Tso and her team are also working to ensure the hospitals on the Navajo Nation have the supplies they need to handle suspected cases of the virus. The Navajo Area IHS stands ready to support hospitals should they need to respond. There is communication and coordination between all health care facilities on Navajo including ’638 facilities.
“My general assessment is that the Navajo Area is leading throughout Indian Country in terms of what we’re doing,” Tso said. “We are watching this very closely.”
IHS is also home to members of the U.S. Public Health Service Commissioned Corps, who have firsthand experience with these types of outbreaks.
“We are also very fortunate that we do have some experts within the Navajo area IHS,” Tso said.
These experts have been invaluable to IHS’s Emergency Operations Center.
“When that first case comes to Navajo we have to be prepared for that and making sure our clinical staff is onboard and understanding what we need to do to address that,” Tso said.

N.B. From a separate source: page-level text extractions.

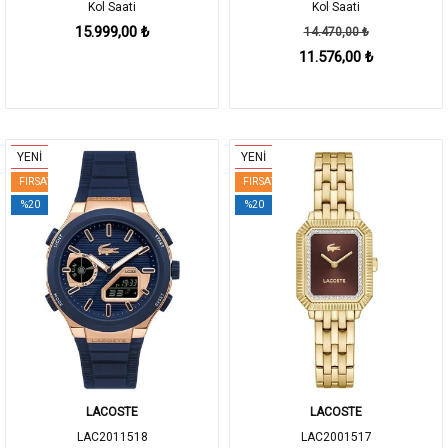
Kol Saati
Kol Saati
15.999,00 ₺
14.470,00 ₺
11.576,00 ₺
YENİ
YENİ
FIRSAT
FIRSAT
%20
%20
LACOSTE
LACOSTE
LAC2011518
LAC2001517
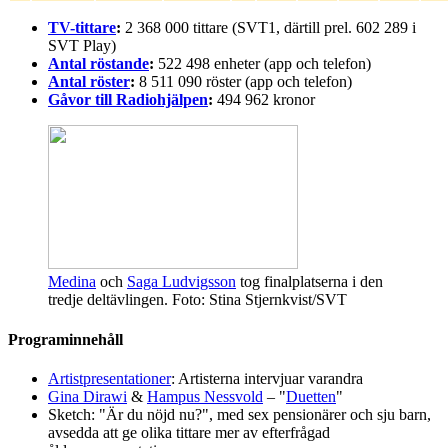
TV-tittare
:
2 368 000 tittare (SVT1, därtill prel. 602 289 i
SVT Play)
Antal röstande
:
522 498 enheter (app och telefon)
Antal röster
:
8 511 090 röster (app och telefon)
Gåvor till Radiohjälpen
:
494 962 kronor
Medina
och
Saga Ludvigsson
tog finalplatserna i den
tredje deltävlingen. Foto: Stina Stjernkvist/SVT
Programinnehåll
Artistpresentationer
: Artisterna intervjuar varandra
Gina Dirawi
&
Hampus Nessvold
– "
Duetten
"
Sketch: "Är du nöjd nu?", med sex pensionärer och sju barn,
avsedda att ge olika tittare mer av efterfrågad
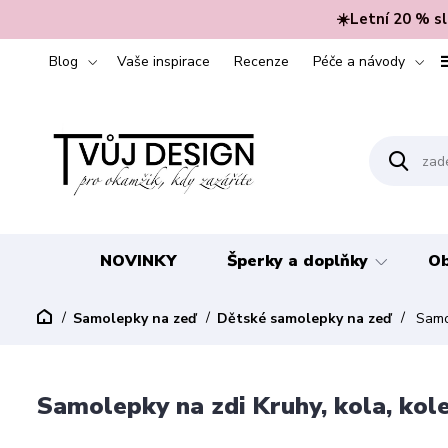
☀️Letní 20 % s
Blog
Vaše inspirace
Recenze
Péče a návody
NOVINKY
Šperky a doplňky
Ob
Samolepky na zeď
Dětské samolepky na zeď
Samol
Samolepky na zdi Kruhy, kola, kol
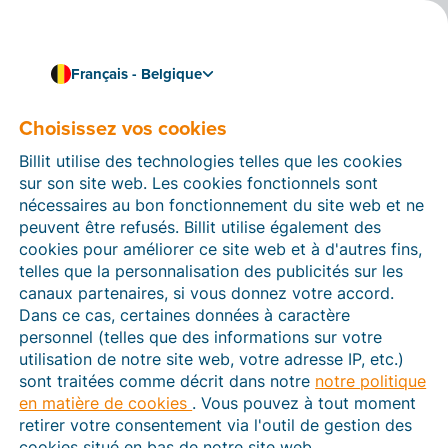
Français - Belgique
Choisissez vos cookies
Comment pouvons-nous vous aider ?
Articles d’aide
Billit utilise des technologies telles que les cookies
sur son site web. Les cookies fonctionnels sont
Dans cette section du site Web Billit, vous trouverez
nécessaires au bon fonctionnement du site web et ne
des manuels et des informations sur toutes les
peuvent être refusés. Billit utilise également des
fonctions de Billit. Vous pouvez trouver des articles
cookies pour améliorer ce site web et à d'autres fins,
d’aide via le moteur de recherche ou le menu structuré
telles que la personnalisation des publicités sur les
à gauche.
canaux partenaires, si vous donnez votre accord.
Dans ce cas, certaines données à caractère
Cherchez
personnel (telles que des informations sur votre
utilisation de notre site web, votre adresse IP, etc.)
sont traitées comme décrit dans notre
notre politique
en matière de cookies
. Vous pouvez à tout moment
Peppol
retirer votre consentement via l'outil de gestion des
cookies situé en bas de notre site web.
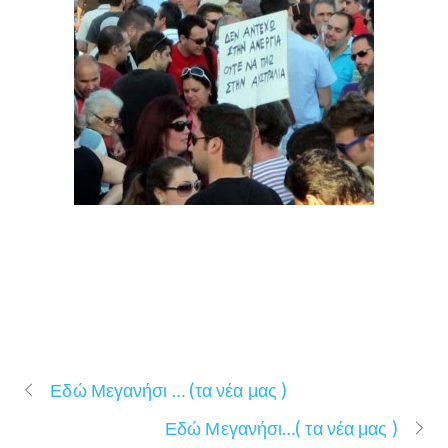
Εδώ Μεγανήσι … (τα νέα μας )
Εδώ Μεγανήσι…( τα νέα μας )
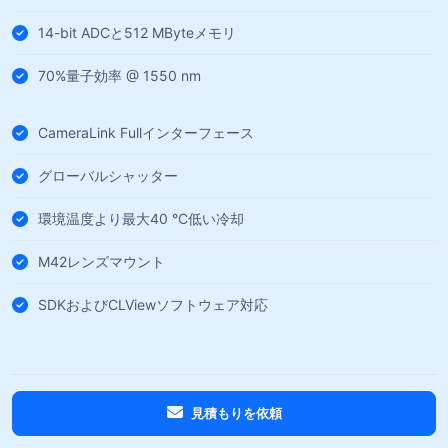
14-bit ADCと512 MByteメモリ
70%量子効率 @ 1550 nm
CameraLink Fullインターフェース
グローバルシャッター
環境温度より最大40 °C低い冷却
M42レンズマウント
SDKおよびCLViewソフトウェア対応
見積もりを依頼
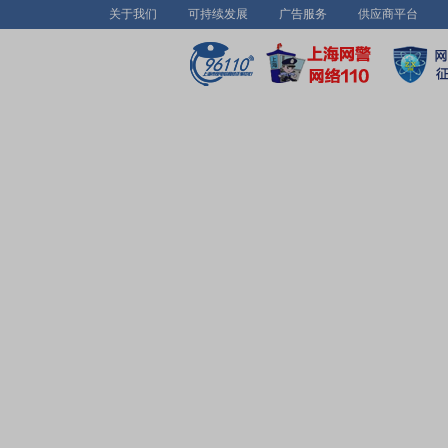
关于我们
可持续发展
广告服务
供应商平台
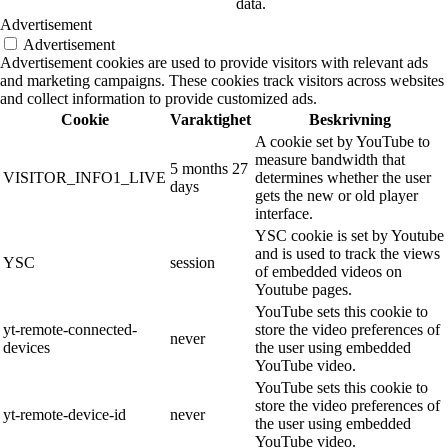
data.
Advertisement
Advertisement
Advertisement cookies are used to provide visitors with relevant ads
and marketing campaigns. These cookies track visitors across websites
and collect information to provide customized ads.
Cookie
Varaktighet
Beskrivning
A cookie set by YouTube to
measure bandwidth that
5 months 27
VISITOR_INFO1_LIVE
determines whether the user
days
gets the new or old player
interface.
YSC cookie is set by Youtube
and is used to track the views
YSC
session
of embedded videos on
Youtube pages.
YouTube sets this cookie to
yt-remote-connected-
store the video preferences of
never
devices
the user using embedded
YouTube video.
YouTube sets this cookie to
store the video preferences of
yt-remote-device-id
never
the user using embedded
YouTube video.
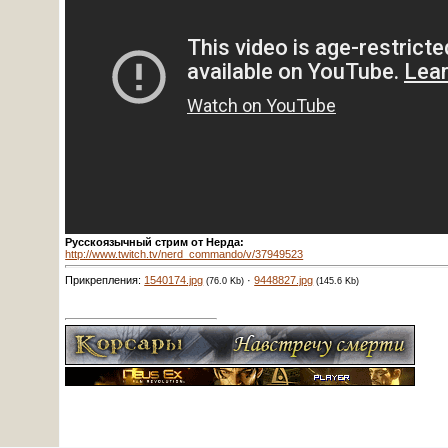
Русскоязычный стрим от Нерда:
http://www.twitch.tv/nerd_commando/v/37949523
Прикрепления:
1540174.jpg
·
9448827.jpg
(76.0 Kb)
(145.6 Kb)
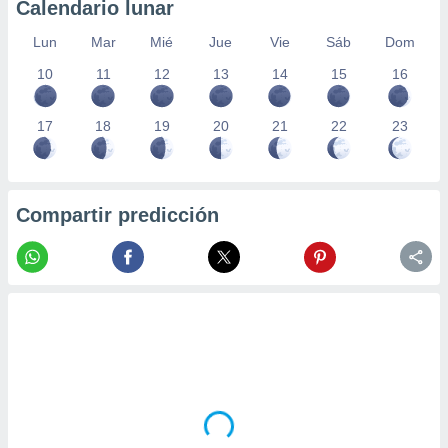
Calendario lunar
Lun
Mar
Mié
Jue
Vie
Sáb
Dom
10
11
12
13
14
15
16
17
18
19
20
21
22
23
Compartir predicción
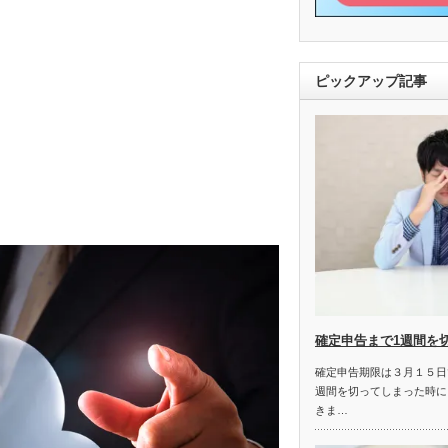
ピックアップ記事
確定申告まで1週間を
確定申告期限は３月１５日
週間を切ってしまった時に
きま…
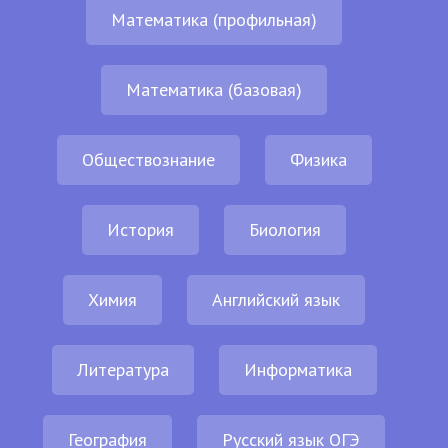
Математика (профильная)
Математика (базовая)
Обществознание
Физика
История
Биология
Химия
Английский язык
Литература
Информатика
География
Русский язык ОГЭ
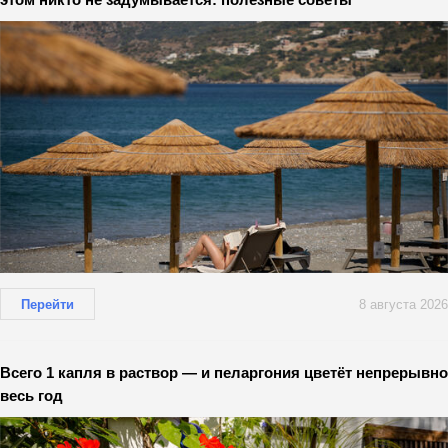
Перейти
8 августа 2026
Всего 1 капля в раствор — и пеларгония цветёт непрерывно
весь год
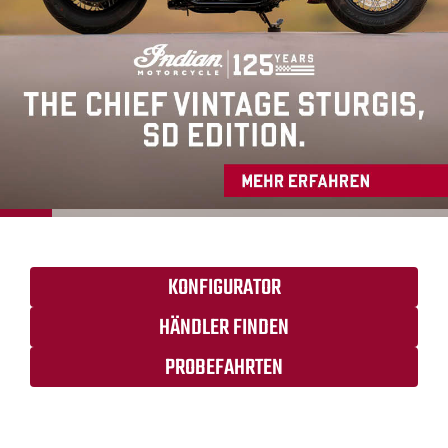
KONFIGURATOR
HÄNDLER FINDEN
PROBEFAHRTEN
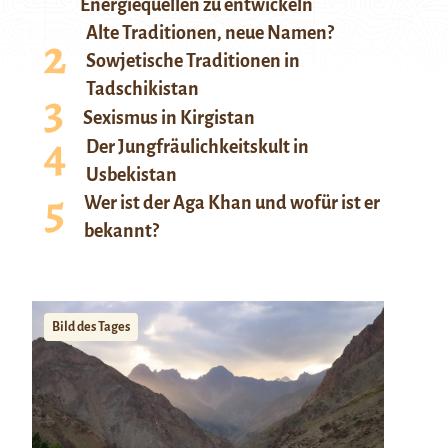
Energiequellen zu entwickeln
Alte Traditionen, neue Namen?
Sowjetische Traditionen in
Tadschikistan
Sexismus in Kirgistan
Der Jungfräulichkeitskult in
Usbekistan
Wer ist der Aga Khan und wofür ist er
bekannt?
Bild des Tages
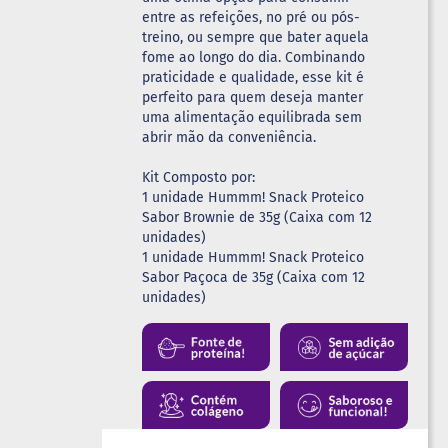
entre as refeições, no pré ou pós-
treino, ou sempre que bater aquela
fome ao longo do dia. Combinando
praticidade e qualidade, esse kit é
perfeito para quem deseja manter
uma alimentação equilibrada sem
abrir mão da conveniência.
Kit Composto por:
1 unidade Hummm! Snack Proteico
Sabor Brownie de 35g (Caixa com 12
unidades)
1 unidade Hummm! Snack Proteico
Sabor Paçoca de 35g (Caixa com 12
unidades)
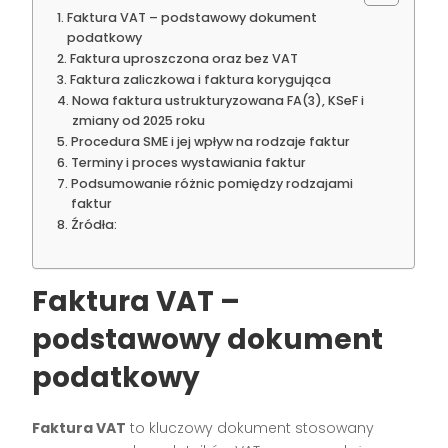
Faktura VAT – podstawowy dokument
podatkowy
Faktura uproszczona oraz bez VAT
Faktura zaliczkowa i faktura korygująca
Nowa faktura ustrukturyzowana FA(3), KSeF i
zmiany od 2025 roku
Procedura SME i jej wpływ na rodzaje faktur
Terminy i proces wystawiania faktur
Podsumowanie różnic pomiędzy rodzajami
faktur
Źródła:
Faktura VAT –
podstawowy dokument
podatkowy
Faktura VAT
to kluczowy dokument stosowany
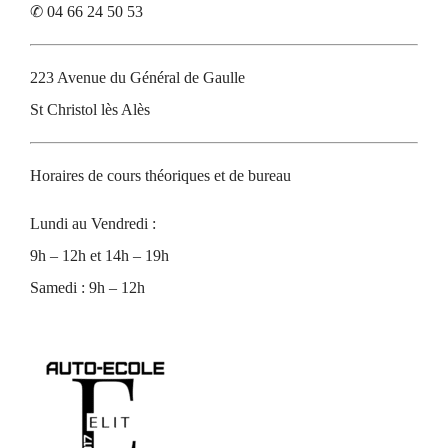
✆ 04 66 24 50 53
223 Avenue du Général de Gaulle
St Christol lès Alès
Horaires de cours théoriques et de bureau
Lundi au Vendredi :
9h – 12h et 14h – 19h
Samedi : 9h – 12h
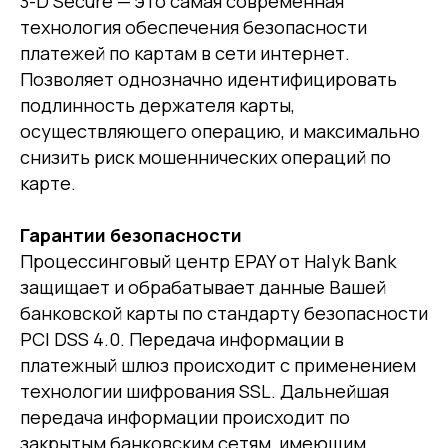
3-D Secure — это самая современная
технология обеспечения безопасности
платежей по картам в сети интернет.
Позволяет однозначно идентифицировать
подлинность держателя карты,
осуществляющего операцию, и максимально
снизить риск мошеннических операций по
карте.
Гарантии безопасности
Процессинговый центр EPAY от Halyk Bank
защищает и обрабатывает данные Вашей
банковской карты по стандарту безопасности
PCI DSS 4.0. Передача информации в
платежный шлюз происходит с применением
технологии шифрования SSL. Дальнейшая
передача информации происходит по
закрытым банковским сетям, имеющим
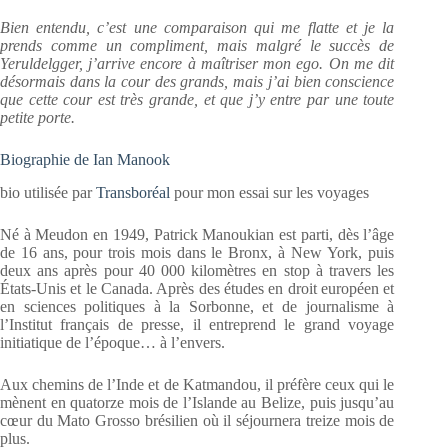
Bien entendu, c’est une comparaison qui me flatte et je la
prends comme un compliment, mais malgré le succès de
Yeruldelgger, j’arrive encore à maîtriser mon ego. On me dit
désormais dans la cour des grands, mais j’ai bien conscience
que cette cour est très grande, et que j’y entre par une toute
petite porte.
Biographie de Ian Manook
bio utilisée par
Transboréal
pour mon essai sur les voyages
Né à Meudon en 1949, Patrick Manoukian est parti, dès l’âge
de 16 ans, pour trois mois dans le Bronx, à New York, puis
deux ans après pour 40 000 kilomètres en stop à travers les
États-Unis et le Canada. Après des études en droit européen et
en sciences politiques à la Sorbonne, et de journalisme à
l’Institut français de presse, il entreprend le grand voyage
initiatique de l’époque… à l’envers.
Aux chemins de l’Inde et de Katmandou, il préfère ceux qui le
mènent en quatorze mois de l’Islande au Belize, puis jusqu’au
cœur du Mato Grosso brésilien où il séjournera treize mois de
plus.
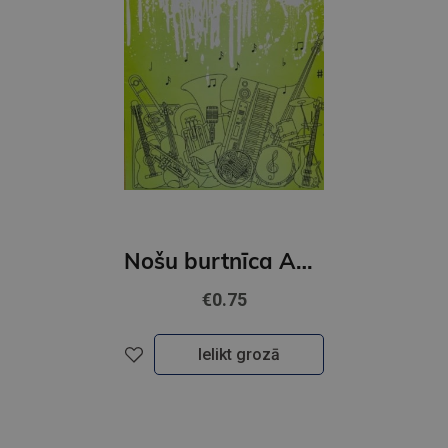
Nošu burtnīca A4 10 lapām
€0.75
Ielikt grozā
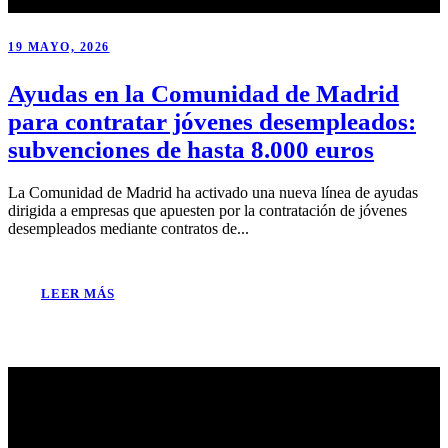
19 MAYO, 2026
Ayudas en la Comunidad de Madrid
para contratar jóvenes desempleados:
subvenciones de hasta 8.000 euros
La Comunidad de Madrid ha activado una nueva línea de ayudas
dirigida a empresas que apuesten por la contratación de jóvenes
desempleados mediante contratos de...
LEER MÁS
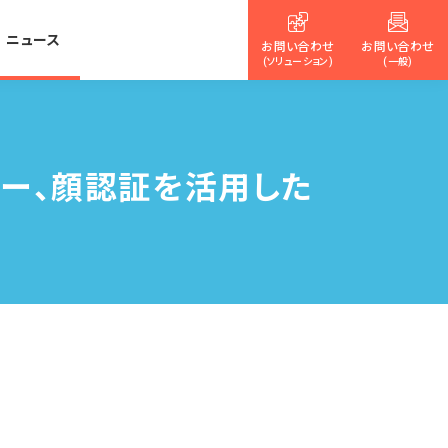
ニュース
お問い合わせ
お問い合わせ
(ソリューション)
(一般)
ーリー、顔認証を活用した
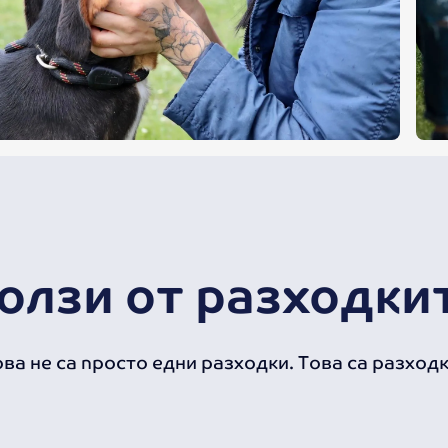
олзи от разходки
о
в
а
н
е
с
а
п
р
о
с
т
о
е
д
н
и
р
а
з
х
о
д
к
и
.
Т
о
в
а
с
а
р
а
з
х
о
д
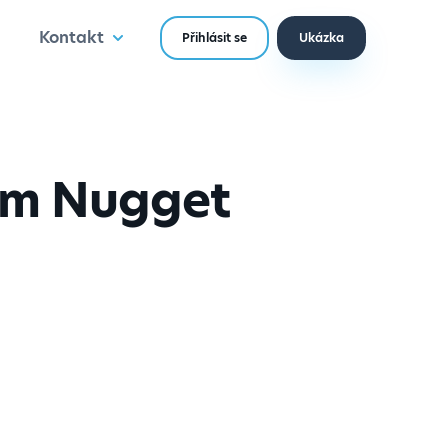
Kontakt
Přihlásit se
Ukázka
lům Nugget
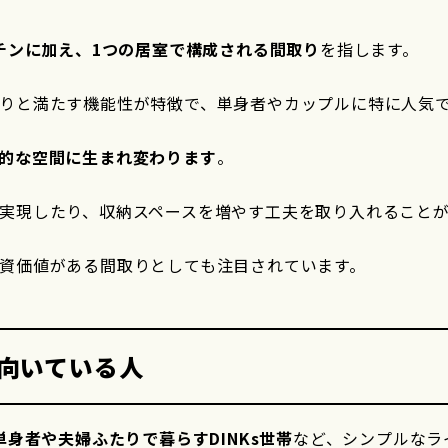
チンに加え、1つの居室で構成される間取り
を指します。
りと満たす機能性が特徴で、単身者やカップルに特に人気
的な空間に生まれ変わります
。
実現したり、収納スペースを増やす工夫を取り入れること
資価値がある間取りとしても注目されています。
が向いている人
単身者や夫婦ふたりで暮らすDINKs世帯
など、シンプルなラ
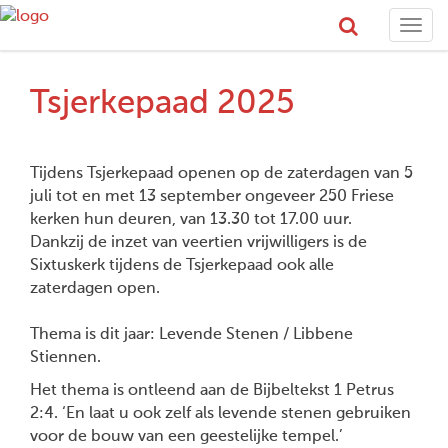
Togg
navi
Tsjerkepaad 2025
Tijdens Tsjerkepaad openen op de zaterdagen van 5
juli tot en met 13 september ongeveer 250 Friese
kerken hun deuren, van 13.30 tot 17.00 uur.
Dankzij de inzet van veertien vrijwilligers is de
Sixtuskerk tijdens de Tsjerkepaad ook alle
zaterdagen open.
Thema is dit jaar: Levende Stenen / Libbene
Stiennen.
Het thema is ontleend aan de Bijbeltekst 1 Petrus
2:4. ‘En laat u ook zelf als levende stenen gebruiken
voor de bouw van een geestelijke tempel.’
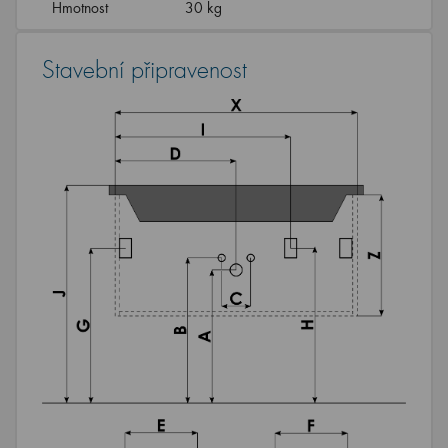
Hmotnost
30 kg
Stavební připravenost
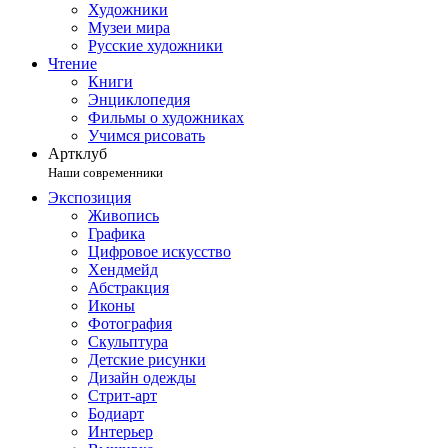
Художники
Музеи мира
Русские художники
Чтение
Книги
Энциклопедия
Фильмы о художниках
Учимся рисовать
Артклуб
Наши современники
Экспозиция
Живопись
Графика
Цифровое искусство
Хендмейд
Абстракция
Иконы
Фотография
Скульптура
Детские рисунки
Дизайн одежды
Стрит-арт
Бодиарт
Интерьер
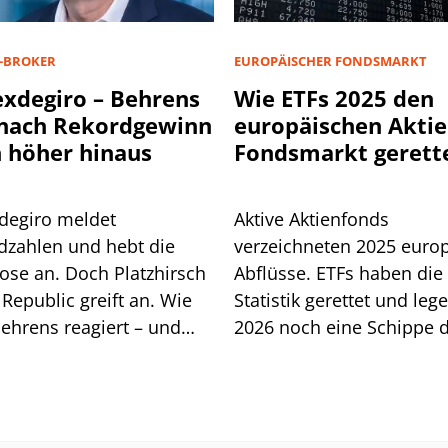
-BROKER
EUROPÄISCHER FONDSMARKT
exdegiro – Behrens
Wie ETFs 2025 den
 nach Rekordgewinn
europäischen Aktie
 höher hinaus
Fondsmarkt gerett
haben
xdegiro meldet
Aktive Aktienfonds
dzahlen und hebt die
verzeichneten 2025 euro
ose an. Doch Platzhirsch
Abflüsse. ETFs haben die
Republic greift an. Wie
Statistik gerettet und leg
ehrens reagiert – und
2026 noch eine Schippe d
 ihm ein neues EU-
Müssen jetzt auch klassi
t kaum schadet.
Aktiv-Anbieter auf ETFs s
um ihr Ende abzuwenden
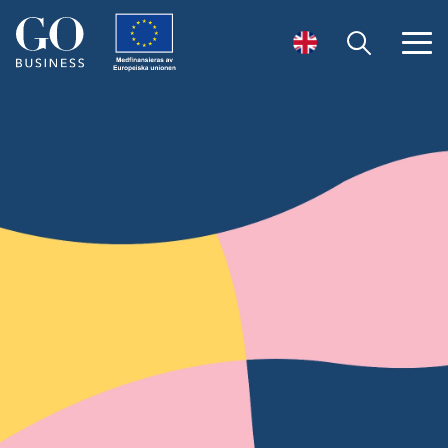
Öppna sök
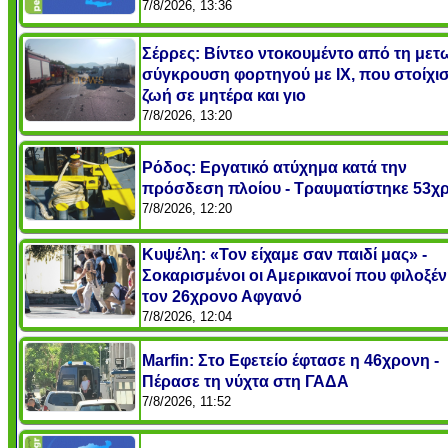
7/8/2026, 13:36
Σέρρες: Βίντεο ντοκουμέντο από τη μετ
σύγκρουση φορτηγού με IX, που στοίχισ
ζωή σε μητέρα και γιο
7/8/2026, 13:20
Ρόδος: Εργατικό ατύχημα κατά την
πρόσδεση πλοίου - Τραυματίστηκε 53χ
7/8/2026, 12:20
Κυψέλη: «Τον είχαμε σαν παιδί μας» -
Σοκαρισμένοι οι Αμερικανοί που φιλοξέ
τον 26χρονο Αφγανό
7/8/2026, 12:04
Marfin: Στο Εφετείο έφτασε η 46χρονη -
Πέρασε τη νύχτα στη ΓΑΔΑ
7/8/2026, 11:52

The Navajo Health Department activated a planning section on Feb. 27, which is part of their four-part Health Command Operations Center. This team is in contact with the “Navajo Nation executive and legislative branches, tribal health organizations, Indian Health Service areas (Navajo, Phoenix, Albuquerque), state health departments, county health departments, the CDC and other tribes,” according to their presentation documents.
The department already has a well-planned organizational chart should it need to activate the Health Command Operations Center.
The department also is currently working on creating a Navajo word for the virus.
They also did a two-hour radio forum on KTNN about the virus in the hopes of fighting misinformation. They are trying to reach out to as many communities as possible to talk about illness prevention.
What should people do?
“We encourage frequent surface wiping in your homes or any areas in which you work,” NAIHS’s Chief Medical Officer, Loretta Christensen, said. “The symptoms for this virus typically occur between two and 14 days with an average of approximately five days. However, longer periods have been identified up to 27 in other places in the world.”
As with any respiratory illness it’s important to monitor symptoms to ensure one is not developing other health complications.
“This virus can remain a simple straightforward virus just needing home care but rare cases can result in pneumonia,” Christensen said. “Pneumonia develops after or alongside a respiratory illness. The germ gets in your body and causes an infection in your lungs.”
Many who have contracted the virus are quarantined in their home and heal at home. Most don’t need additional medical care.
“COVID-19 has been very hard on the elderly and those with complex medical problems,” Christensen said.
If one is feeling any symptoms of a respiratory illness, they should stay home and away from other family members until they are well.
“We rather you stay home unless you need medical care,” Christensen said. “No work. No school. No being in public areas that includes public transportation and public events like basketball games or flea markets.”
Health care workers are encouraging people if they are ill to avoid contact with people as best they can.
“Stay in a specific room and don’t be around other members of your household,” she said.
Should a person need medical care, call the health care facility beforehand and let them know.
“We would like you to call ahead,” she said. “So that facilities, healthcare clinic, or hospital can prepare for your arrival.”
As with all respiratory illnesses, wash your hands frequently, cover your cough and sneeze with your elbow and wipe down all surfaces. Travel does increase the risk of contracting COVID-19.